Okay so I'm very new to audio/video but I recently got the "Olevia 65” 1080p LCD HDTV" from woot. com and it has a Realta HQV video processor, and for a receiver I got the Denon AVR-2809CI.
The way I currently have it plugged in is this. Wall cable to the cable box (comcast cable) out to HDMI to the Denon receiver, out to HDMI to the TV.
global_dev
09-20-08, 10:08 AM
I believe anytime you send a signal to the TV that is not the native rez, but is an accepted rez, the TV does scaling.
In the same vein, the TV will do de-interlacing if you send it an interlaced content.
In my mind, if you want the TV to use its own hardware to work on SD content you would be sending it 480i.
If you can identify what the TV is receiving and you know the original feed, you can tell which component is doing what for the most part. If you are sending 480 via HDMI to the receiver and the TV says it is receiving 1080 than the receiver is doing the scaling.
There is a button on the RC-LRN i think called display that shows the feed into the TV.
Allan Jayne
09-20-08, 10:20 AM
Usually you have to tell the cable box or sat. receiver whether you want the video as-is or whether you want the video output always in a specific format such as 720p.
Also, if your A/V receiver has upconversion, you need to tell it whether to perform such upconversion.
Normally if you tell the cable box to output the video as-is and tell the A/V receiver not to do any conversion, then the TV will autoselect the incoming video format and do all of the necessary conversion and scaling.
On average, today's cable boxes still do a poorer conversion of anything to anything compared with today's TV's.
Okay so I'm very new to audio/video but I recently got the "Olevia 65” 1080p LCD HDTV" from woot. com and it has a Realta HQV video processor, and for a receiver I got the Denon AVR-2809CI.

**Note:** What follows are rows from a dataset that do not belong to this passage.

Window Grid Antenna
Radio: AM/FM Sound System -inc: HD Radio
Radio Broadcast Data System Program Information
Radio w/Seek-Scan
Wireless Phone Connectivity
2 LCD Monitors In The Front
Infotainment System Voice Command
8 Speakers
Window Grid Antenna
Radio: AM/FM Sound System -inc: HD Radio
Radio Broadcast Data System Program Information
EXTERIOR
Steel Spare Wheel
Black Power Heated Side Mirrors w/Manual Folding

The way I currently have it plugged in is this. Wall cable to the cable box (comcast cable) out to HDMI to the Denon receiver, out to HDMI to the TV.

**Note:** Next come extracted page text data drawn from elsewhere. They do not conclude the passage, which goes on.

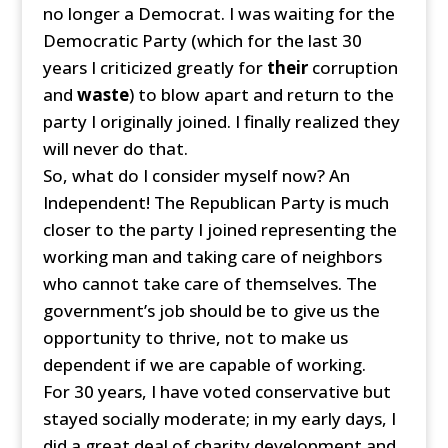
no longer a Democrat. I was waiting for the
Democratic Party (which for the last 30
years I criticized greatly for
their
corruption
and
waste
) to blow apart and return to the
party I originally joined. I finally realized they
will never do that.
So, what do I consider myself now? An
Independent! The Republican Party is much
closer to the party I joined representing the
working man and taking care of neighbors
who cannot take care of themselves. The
government’s job should be to give us the
opportunity to thrive, not to make us
dependent if we are capable of working.
For 30 years, I have voted conservative but
stayed socially moderate; in my early days, I
did a great deal of charity development and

I have literally the exact same setup. Its fairly easy to tell where the upscaling is being done depending on your cable box. If you hit the "Display" button on the bottom of the Olevia remote it will tell you the signal its recieving the source. Anything that comes out of my 360 or PS3 comes out at 1080p 60hz. If I'm watching non HD signals from my FIOS STB it will say 480i 30hz or whatever is appropriate. I've not found a way to get the 2809 to autoscale for me, but I havent looked into it yet. Ive only had mine a week.
Usually you have to tell the cable box or sat. receiver whether you want the video as-is or whether you want the video output always in a specific format such as 720p.
Also, if your A/V receiver has upconversion, you need to tell it whether to perform such upconversion.
Normally if you tell the cable box to output the video as-is and tell the A/V receiver not to do any conversion, then the TV will autoselect the incoming video format and do all of the necessary conversion and scaling.
On average, today's cable boxes still do a poorer conversion of anything to anything compared with today's TV's.
My FIOS STB will leave SD content alone and upscale HD content to whatever resolution you select. It gives me the options of 480p, 720p and 1080i. That means if I choose 1080i it upscales all HD content thats not 1080i to 1080i. If I select 480p it downscales any higher def content down to 480p. The scaler they use is pretty poor so there are always artifacts in any upscaled signal.